**ABOUT THIS TASK:** From the first line to the last, copy the material exactly and leave the pictures out.

___ PROVIDED MATERIAL ___

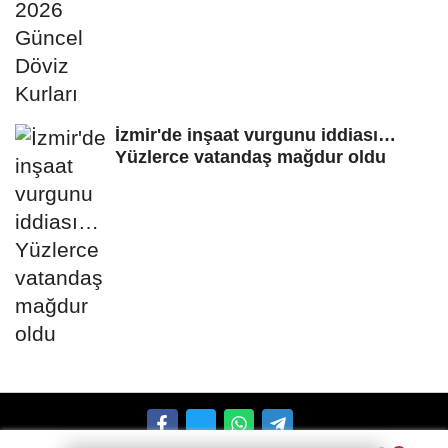
İzmir'de inşaat vurgunu iddiası…
Yüzlerce vatandaş mağdur oldu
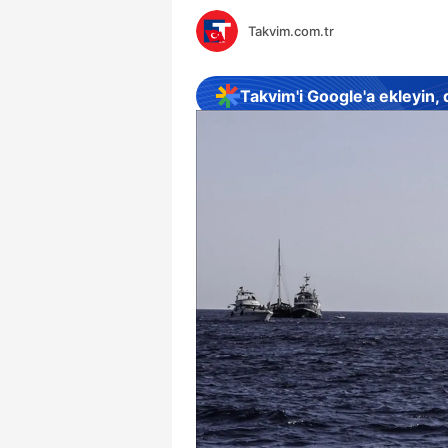
Takvim.com.tr
Takvim'i Google'a ekleyin,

___

**ANSWER SPACE:**
İzmir'de inşaat vurgunu iddiası…
Yüzlerce vatandaş mağdur oldu
Takvim.com.tr
Takvim'i Google'a ekleyin,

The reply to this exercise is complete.